Je revivais les veillées du soir autour d'un feu où vingt jeunes se racontaient un fait du jour, exagéraient un danger tandis que nos ombres dansaient avec nous à quelque rythme à la mode, sur la pierre brute de la grande salle du refuge.
- Vous vous souvenez de nos promenades dans le village, Véronique, et de nos visites à la petite ferme ?

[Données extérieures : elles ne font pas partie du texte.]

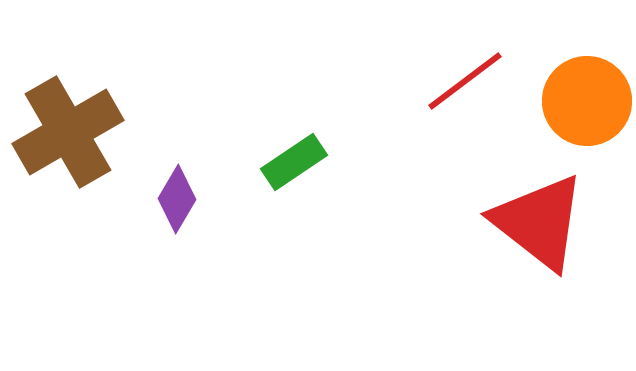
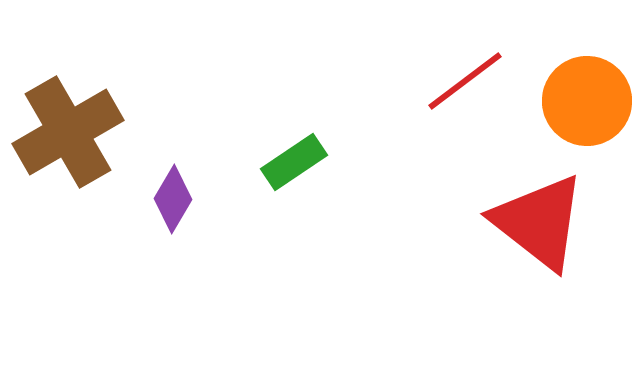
purple diamond: moved 4 px left
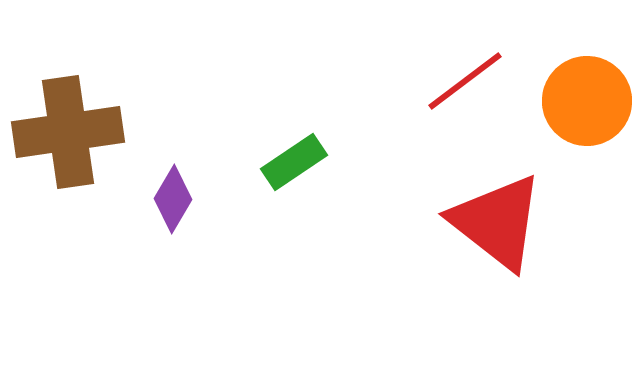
brown cross: rotated 22 degrees clockwise
red triangle: moved 42 px left
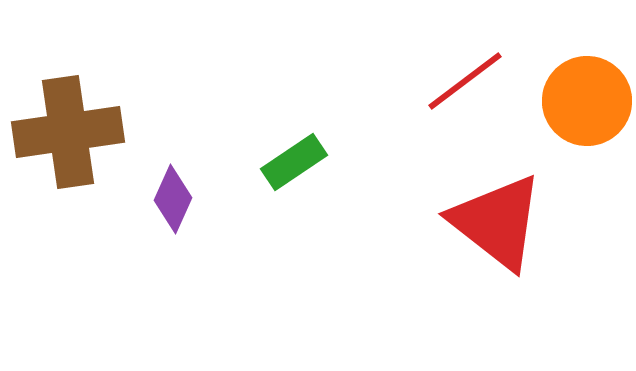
purple diamond: rotated 6 degrees counterclockwise
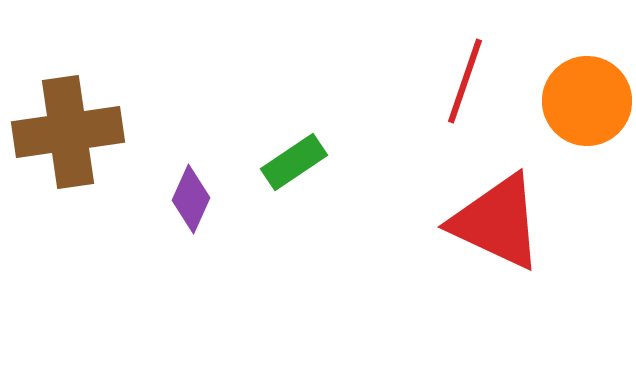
red line: rotated 34 degrees counterclockwise
purple diamond: moved 18 px right
red triangle: rotated 13 degrees counterclockwise
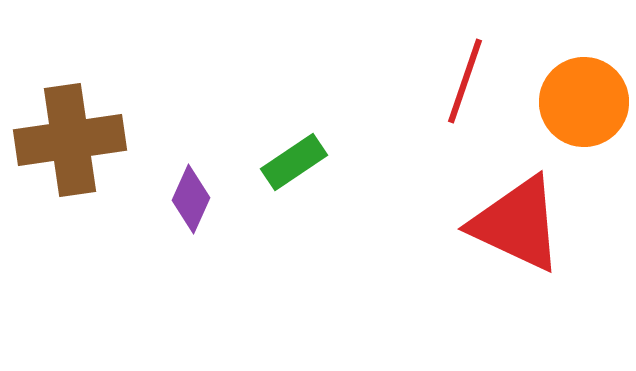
orange circle: moved 3 px left, 1 px down
brown cross: moved 2 px right, 8 px down
red triangle: moved 20 px right, 2 px down
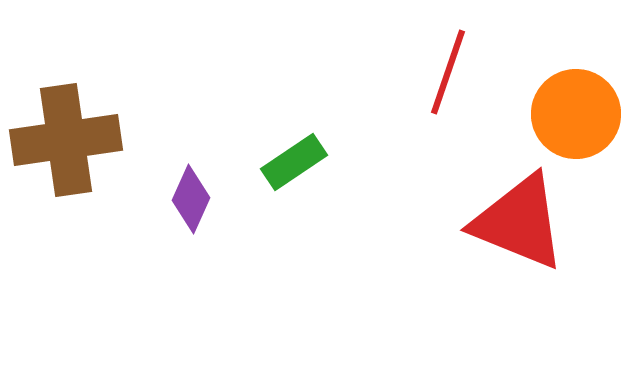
red line: moved 17 px left, 9 px up
orange circle: moved 8 px left, 12 px down
brown cross: moved 4 px left
red triangle: moved 2 px right, 2 px up; rotated 3 degrees counterclockwise
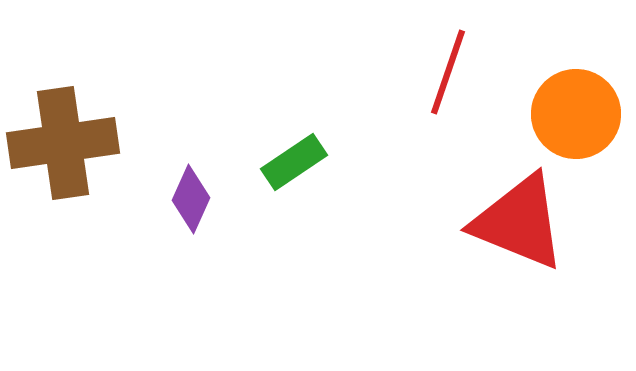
brown cross: moved 3 px left, 3 px down
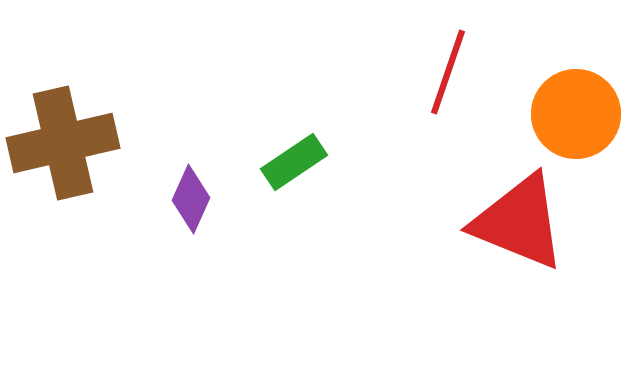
brown cross: rotated 5 degrees counterclockwise
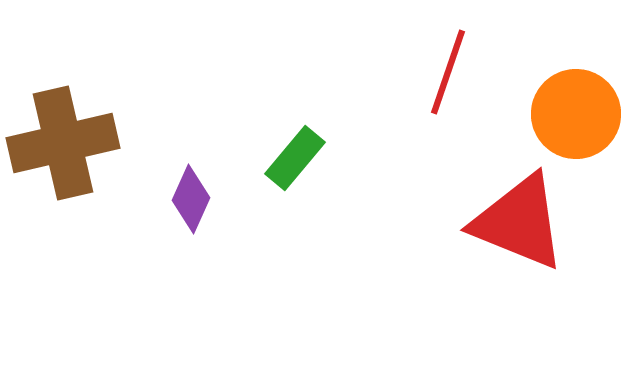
green rectangle: moved 1 px right, 4 px up; rotated 16 degrees counterclockwise
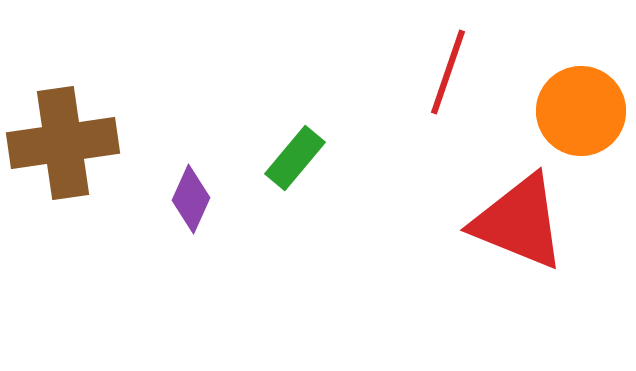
orange circle: moved 5 px right, 3 px up
brown cross: rotated 5 degrees clockwise
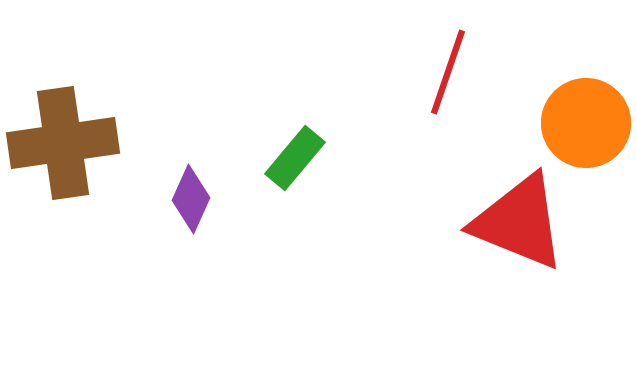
orange circle: moved 5 px right, 12 px down
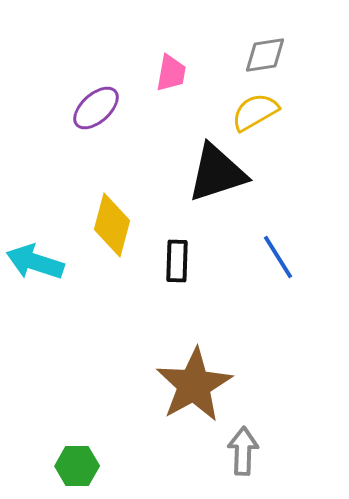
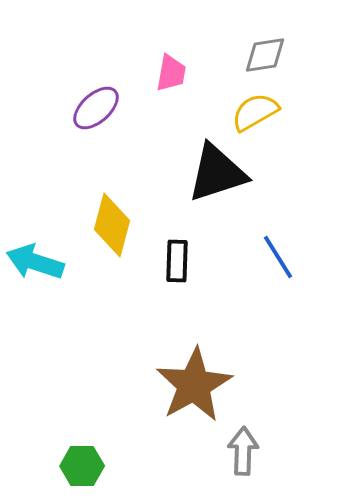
green hexagon: moved 5 px right
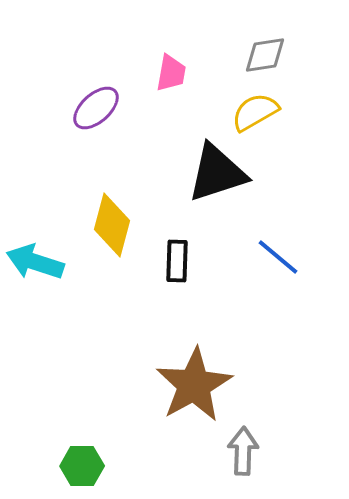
blue line: rotated 18 degrees counterclockwise
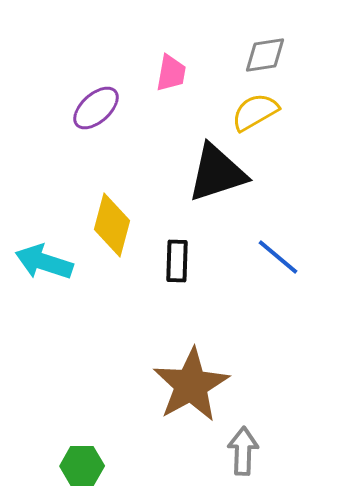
cyan arrow: moved 9 px right
brown star: moved 3 px left
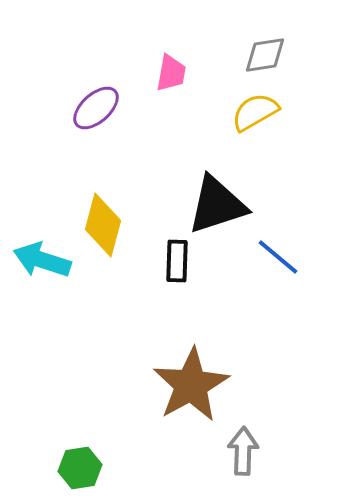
black triangle: moved 32 px down
yellow diamond: moved 9 px left
cyan arrow: moved 2 px left, 2 px up
green hexagon: moved 2 px left, 2 px down; rotated 9 degrees counterclockwise
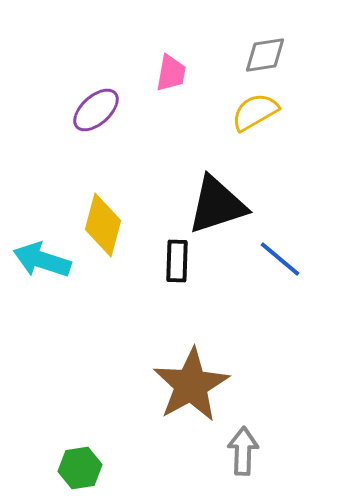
purple ellipse: moved 2 px down
blue line: moved 2 px right, 2 px down
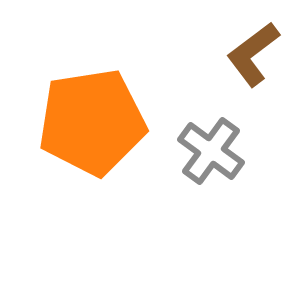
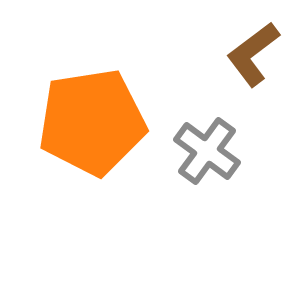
gray cross: moved 4 px left
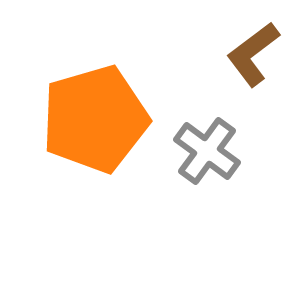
orange pentagon: moved 3 px right, 3 px up; rotated 7 degrees counterclockwise
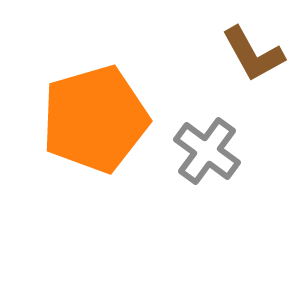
brown L-shape: rotated 82 degrees counterclockwise
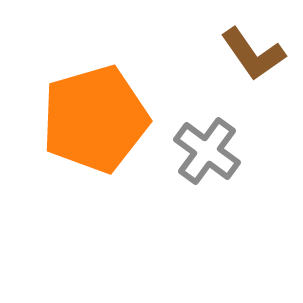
brown L-shape: rotated 6 degrees counterclockwise
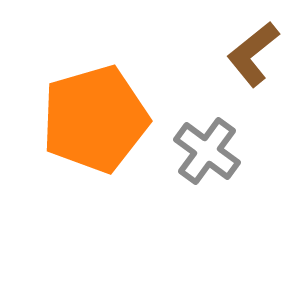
brown L-shape: rotated 86 degrees clockwise
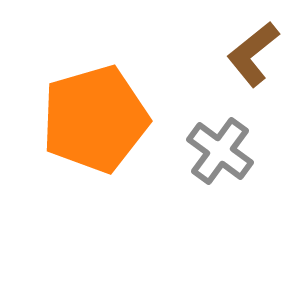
gray cross: moved 13 px right
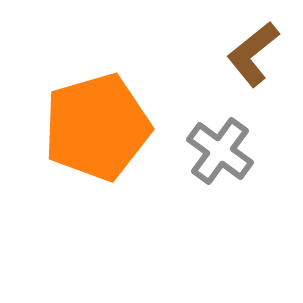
orange pentagon: moved 2 px right, 8 px down
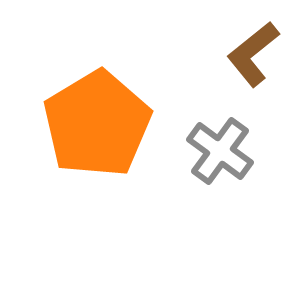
orange pentagon: moved 3 px up; rotated 15 degrees counterclockwise
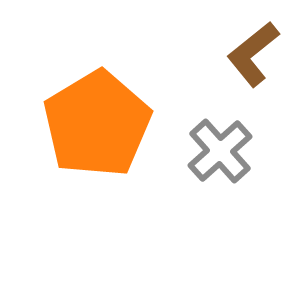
gray cross: rotated 12 degrees clockwise
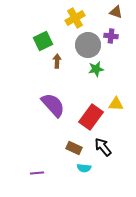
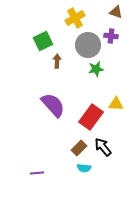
brown rectangle: moved 5 px right; rotated 70 degrees counterclockwise
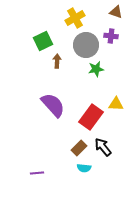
gray circle: moved 2 px left
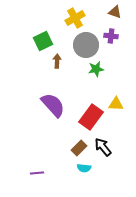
brown triangle: moved 1 px left
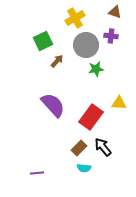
brown arrow: rotated 40 degrees clockwise
yellow triangle: moved 3 px right, 1 px up
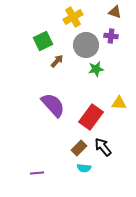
yellow cross: moved 2 px left, 1 px up
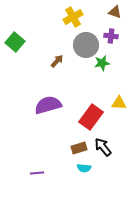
green square: moved 28 px left, 1 px down; rotated 24 degrees counterclockwise
green star: moved 6 px right, 6 px up
purple semicircle: moved 5 px left; rotated 64 degrees counterclockwise
brown rectangle: rotated 28 degrees clockwise
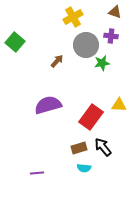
yellow triangle: moved 2 px down
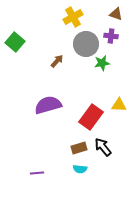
brown triangle: moved 1 px right, 2 px down
gray circle: moved 1 px up
cyan semicircle: moved 4 px left, 1 px down
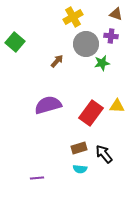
yellow triangle: moved 2 px left, 1 px down
red rectangle: moved 4 px up
black arrow: moved 1 px right, 7 px down
purple line: moved 5 px down
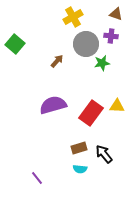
green square: moved 2 px down
purple semicircle: moved 5 px right
purple line: rotated 56 degrees clockwise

- Oui, et de ce verre de lait, chaud encore de la traite, que nous hésitions à boire et auquel nous avons pris goût. Je n'ai jamais bu depuis ce temps un verre de lait, sans essayer d'y retrouver cette saveur d'herbe fraîche et de fleurs des montagnes.
Je savais qu'elle n'avait pas oublié ces nuits quand le vent faisait battre la porte du refuge et que nous entendions le feulement de la neige qui s'amoncelait dehors. Le lendemain de ces nuits, la neige était plus belle.
- Je sais bien que vous n'étiez pas dupe de mes peurs quand il faisait mauvais . On se serrait plus fort sous les duvets. Et vous pensez que j'aurais pu oublier ?
Je savais qu'elle n'avait rien perdu de ces moments qui peuvent se répéter mais qu'on ne vit pas deux fois de la même façon. C'est peut-être cela le bonheur : un moment où l'on ne tient pas compte du temps qui passe ; un temps où les choses sans prix nous semblent offertes quand nous n'y songions pas. Dans ces instants, nous n'avons même pas conscience de ce privilège d'être là, dans un lieu particulier près d'une personne venue aussi par hasard avec qui nous mélangeons en partage les plus fortes et plus brûlantes émotions de la vie.